To Aille's surprise, the old one's eyes filled instantly with water. "Tears," humans called it, normally a sign of great pain or anguish. Yet Tully's blow would hardly have sufficed to crush an insect.
"I've lived in this house my whole life," the old one said, the words coming in short, gasping sobs, "since Marge and me got married. She died, just two years ago—but she died in our bedroom."
"Yeah, I know, old-timer," replied Tully softly. "And by tomorrow, it'll be nothing but cinders. But it's just a house, when all's said and done. And Marge is safely out of it. You better come with us."
He lifted the oldster to his feet, all but shoving Yaut aside to do it. Then, helped Aguilera to his feet also. The wounded man's face glistened in the dimness, bathed in a thin sheen of water, though the rain had not started again. "Even if it was only a lousy popgun, he needs medical attention."

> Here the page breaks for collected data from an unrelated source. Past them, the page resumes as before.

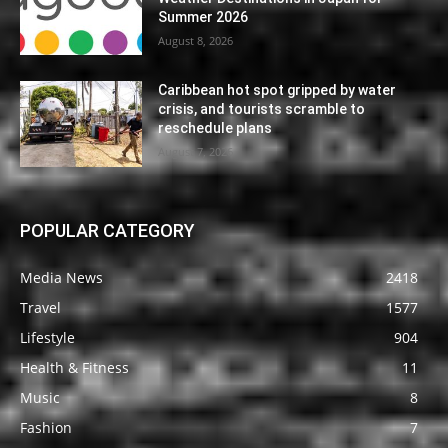
Summer 2026
August 8, 2026
Caribbean hot spot gripped by water
crisis, and tourists scramble to
reschedule plans
August 7, 2026
POPULAR CATEGORY
Media News
2418
Travel
1577
Lifestyle
904
Health & Fitness
11
Music
8
Fashion
7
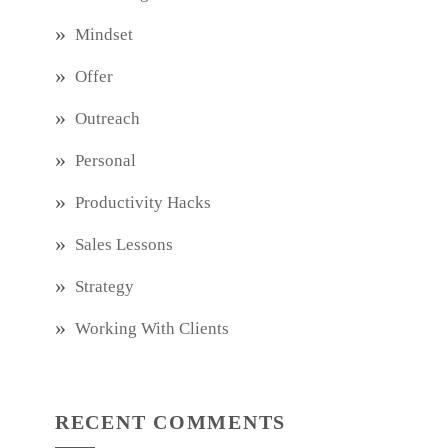
Mindset
Offer
Outreach
Personal
Productivity Hacks
Sales Lessons
Strategy
Working With Clients
RECENT COMMENTS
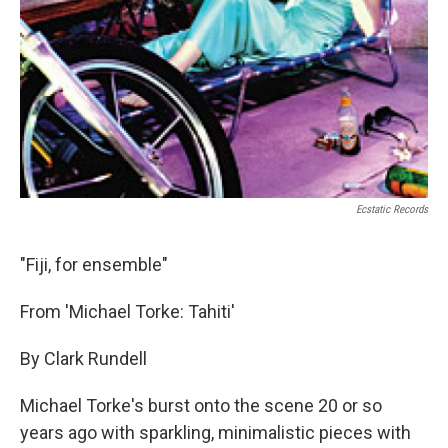
Ecstatic Records
"Fiji, for ensemble"
From 'Michael Torke: Tahiti'
By Clark Rundell
Michael Torke's burst onto the scene 20 or so
years ago with sparkling, minimalistic pieces with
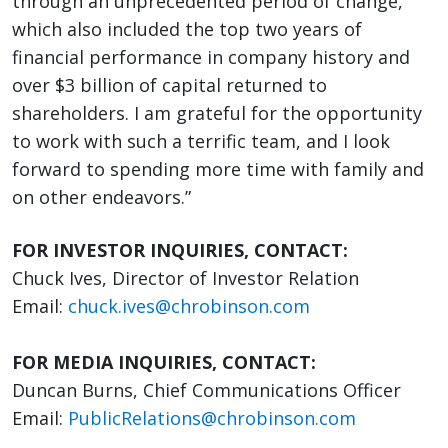
through an unprecedented period of change,
which also included the top two years of
financial performance in company history and
over $3 billion of capital returned to
shareholders. I am grateful for the opportunity
to work with such a terrific team, and I look
forward to spending more time with family and
on other endeavors.”
FOR INVESTOR INQUIRIES, CONTACT:
Chuck Ives, Director of Investor Relation
Email:
chuck.ives@chrobinson.com
FOR MEDIA INQUIRIES, CONTACT:
Duncan Burns, Chief Communications Officer
Email:
PublicRelations@chrobinson.com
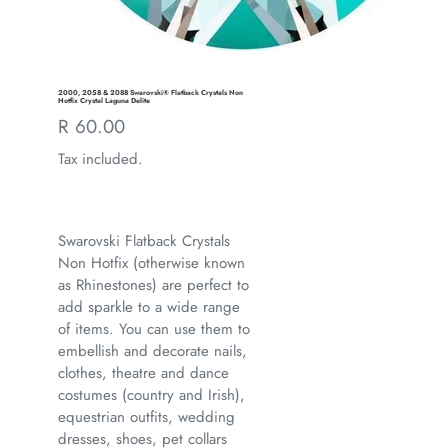
2000, 2058 & 2088 Swarovski® Flatback Crystals Non
Hotfix Crystal Laguna Delite
Regular
R 60.00
price
Tax included.
Swarovski Flatback Crystals
Non Hotfix (otherwise known
as Rhinestones) are perfect to
add sparkle to a wide range
of items. You can use them to
embellish and decorate nails,
clothes, theatre and dance
costumes (country and Irish),
equestrian outfits, wedding
dresses, shoes, pet collars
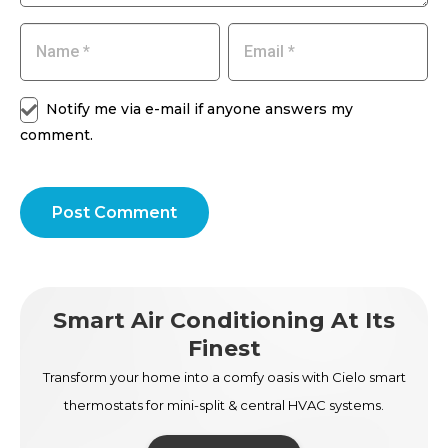
Notify me via e-mail if anyone answers my
comment.
Post Comment
Smart Air Conditioning At Its
Finest
Transform your home into a comfy oasis with Cielo smart
thermostats for mini-split & central HVAC systems.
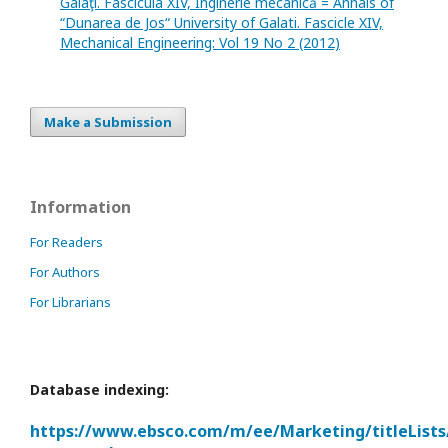
Galaţi. Fascicula XIV, Inginerie mecanică = Annals of
“Dunarea de Jos“ University of Galati. Fascicle XIV,
Mechanical Engineering: Vol 19 No 2 (2012)
Make a Submission
Information
For Readers
For Authors
For Librarians
Database indexing:
https://www.ebsco.com/m/ee/Marketing/titleLists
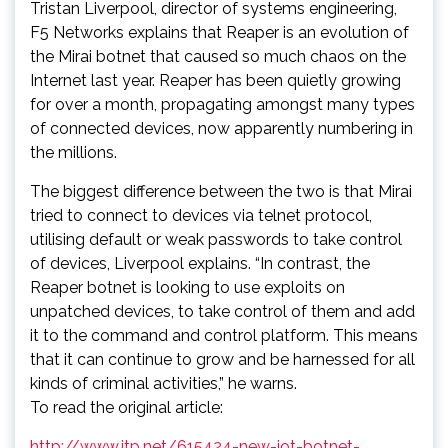
Tristan Liverpool, director of systems engineering,
F5 Networks explains that Reaper is an evolution of
the Mirai botnet that caused so much chaos on the
Internet last year. Reaper has been quietly growing
for over a month, propagating amongst many types
of connected devices, now apparently numbering in
the millions.
The biggest difference between the two is that Mirai
tried to connect to devices via telnet protocol,
utilising default or weak passwords to take control
of devices, Liverpool explains. “In contrast, the
Reaper botnet is looking to use exploits on
unpatched devices, to take control of them and add
it to the command and control platform. This means
that it can continue to grow and be harnessed for all
kinds of criminal activities,” he warns.
To read the original article:
http://www.itp.net/615424-new-iot-botnet-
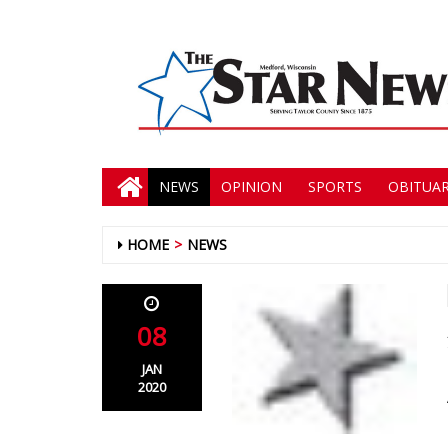
NEWS
OPINION
SPORTS
OBITUAR
HOME
NEWS
08
JAN
2020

"Take him back, then." Aille said. "I will remain and observe further. Tell the medician I authorize treatment." He glanced at the oldster, understanding that Tully would not relinquish him now. "Both of them, if the other needs attention also."
"I can't." Tully held up his wrist with the gleaming black locator band. "Not unless Yaut goes too."

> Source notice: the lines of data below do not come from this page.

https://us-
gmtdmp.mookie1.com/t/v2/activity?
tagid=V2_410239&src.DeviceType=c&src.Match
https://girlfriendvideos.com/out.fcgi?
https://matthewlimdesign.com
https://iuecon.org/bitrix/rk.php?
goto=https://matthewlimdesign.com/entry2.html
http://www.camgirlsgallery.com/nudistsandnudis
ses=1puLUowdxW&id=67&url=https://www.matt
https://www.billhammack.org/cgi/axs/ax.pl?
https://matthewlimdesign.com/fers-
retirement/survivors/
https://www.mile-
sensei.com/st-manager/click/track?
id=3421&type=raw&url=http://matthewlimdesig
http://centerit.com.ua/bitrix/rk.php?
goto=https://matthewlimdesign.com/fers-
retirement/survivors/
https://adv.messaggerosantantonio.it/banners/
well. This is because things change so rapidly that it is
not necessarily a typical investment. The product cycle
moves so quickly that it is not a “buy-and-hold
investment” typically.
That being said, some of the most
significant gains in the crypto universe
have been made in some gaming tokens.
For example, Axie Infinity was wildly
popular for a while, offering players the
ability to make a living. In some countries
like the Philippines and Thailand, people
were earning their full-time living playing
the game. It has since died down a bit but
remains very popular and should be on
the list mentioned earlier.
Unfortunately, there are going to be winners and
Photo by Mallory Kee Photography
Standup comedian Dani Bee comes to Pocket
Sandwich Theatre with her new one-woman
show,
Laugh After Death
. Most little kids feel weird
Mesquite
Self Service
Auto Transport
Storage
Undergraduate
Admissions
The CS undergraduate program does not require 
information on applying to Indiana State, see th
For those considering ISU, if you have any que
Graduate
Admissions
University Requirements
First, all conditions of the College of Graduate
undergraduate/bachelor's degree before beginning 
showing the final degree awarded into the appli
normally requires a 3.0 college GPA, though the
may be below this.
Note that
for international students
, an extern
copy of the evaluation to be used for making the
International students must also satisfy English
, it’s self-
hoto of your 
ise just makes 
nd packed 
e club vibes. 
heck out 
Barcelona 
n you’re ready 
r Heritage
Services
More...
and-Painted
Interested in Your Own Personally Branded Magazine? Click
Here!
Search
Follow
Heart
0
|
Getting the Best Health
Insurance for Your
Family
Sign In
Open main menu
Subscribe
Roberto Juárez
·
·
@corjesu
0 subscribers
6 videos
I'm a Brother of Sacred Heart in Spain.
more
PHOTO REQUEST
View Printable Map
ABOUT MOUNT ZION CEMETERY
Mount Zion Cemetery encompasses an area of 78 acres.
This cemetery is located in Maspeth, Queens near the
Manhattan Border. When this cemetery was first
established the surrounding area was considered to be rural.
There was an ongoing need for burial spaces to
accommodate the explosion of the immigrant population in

Yaut fished in his carrying pouch, then threw him the control box. "Go."
Tully's face changed as he stared down at the smooth black rectangle. "But—"
"Either you comprehend vithrik, or you do not," Yaut said. "I have trained you as well as I can. The rest is up to you."
Tully's pale face looked from Aille to Yaut. "I'll be back as soon as I see to Aguilera and the old fellow," he said, almost as though he didn't believe it himself. "I will."
"You are of my personal service," Aille said. "Whatever your beginnings, among Jao, to be so trusted is counted of great honor." Their eyes met in the darkness, the green of Tully's reflecting the light from above.
A long burst of automatic weapon fire came from the next street over. Kralik turned, obviously trying to pinpoint the source.
Aille took Aguilera's hand, trying to imitate the same grip he had often seen one human use with another, though it seemed awkward. The bare skin felt strangely hot against his own palm. Their body temperature was higher than a Jao's. He had not realized that until this moment. "We will continue to observe," he said. "Now I want to see how effectively my Jao equipment operates."
"Watch when they fire," Aguilera said faintly. His blood gleamed black-red under the light from above. "See how they—" He swayed and Tully took more of his weight. "—how they deal with the lasers."
His chin drooped to his chest and Tully swore. "Later!" he said, and then slipped off into the darkness, half-carrying Aguilera and the old human.